Why does chi flow more readily in the desolation of the desert, on the peak of rocky mountains? Because the distractions of the world have been minimized. Our genuine happiness derives from increasing and concentrating the flow of grace; unhappiness rises when this flow is rapidly dispersed or blocked by endless distractions. The modern error is to confuse baraka with ordinary life energy of the sort we get from carbohydrates. If it were only that, mere over-eating would make us saints. The wisdom of the traditions lies in recognizing that this energy is of another dimensionality, above that of the coarser kind. It is subtle but, when present, of tremendous potency. In very concentrated form it will cure ills spontaneous and more, much more…

The key to spiritualizing action seems to be concentration. The key to concentration is detachment—not in the sense of withdrawal but in the sense of presence. This demands the cultivation of a peculiar sort of duality within ourselves. We must be present to ourselves while simultaneously attending to the action before us. This may sound weird and contradictory, but it isn’t. What we must detach from is identification with the constant upwelling of emotional reaction to anything and everything. It is that automatic commentary of our habit selves—sometimes a whisper, sometimes a shouting, sometimes rage, sometimes hysteria—which actually distracts us. Action only requires seeing the facts, understanding them, selecting the right action—and then doing it. Without commentary. When the phone rings just as we start typing a sentence, the mind shouts, God dammit! I hope that’s not…whatever. A centered self, a concentrated self, a self that has prepared itself in the morning with appropriate meditation—renewed at intervals—will simply…pick up the telephone. The three dots I placed there stand for an inward pause, a conscious breath to suppress the shouting; it’s a reminder.

Yes, yes, already. But it’s hard. — And it is. But in a real sense the distractions are all internal. What’s out there is just the bombardment of facts. The distraction arises when we let them—distract us. From our intention. Our intention to act. We want to focus on something—and therefore, interrupted, we lose our focus. The trick is not to lose our focus even in the midst of interruptions. The result of this, if assiduously cultivated, is that the atmosphere will cool. The mind will become more disciplined. Slowly. Gradually. The flow of chi will increase, less of it will be blown away into the winds of emotion. We will become more efficient. The lower self is in many ways quite like an animal and requires long and tedious training—and retraining. And again.
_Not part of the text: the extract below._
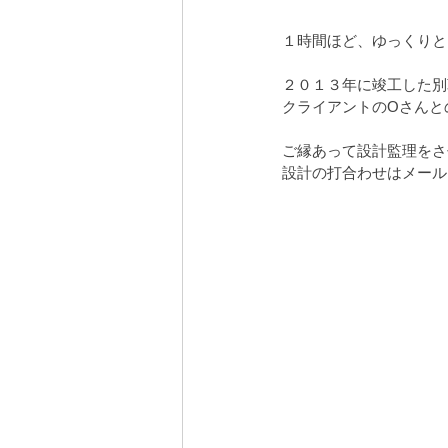
１時間ほど、ゆっくりと
２０１３年に竣工した別
クライアントのOさんと
ご縁あって設計監理をさ
設計の打合わせはメール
My own experience is that practices of this type wear out after a while. As I succeed in organizing my own action better, as things calm down, I tend to ease up on the discipline and then over days I gradually slip back into bad habits. But the upside is that each succeeding effort is more successful, and even in these matters habits do build, not least the habit of just clearing the desk when I feel myself getting hysterical—putting the To Do list aside, overcoming the terror and panic of doing so—and beginning all over again with a session of reminders and a forcible recall of what it’s all about. It works—if we do. We learned that last motto, years ago, from Laura Huxley.

I’ll have more to say on this subject. The whole reality of chi and grace has many more interesting aspects. The teachings of Montessori were centered on natural concentration as a “normalizing” phenomenon. I’ll get to it. It’s on the To Do list.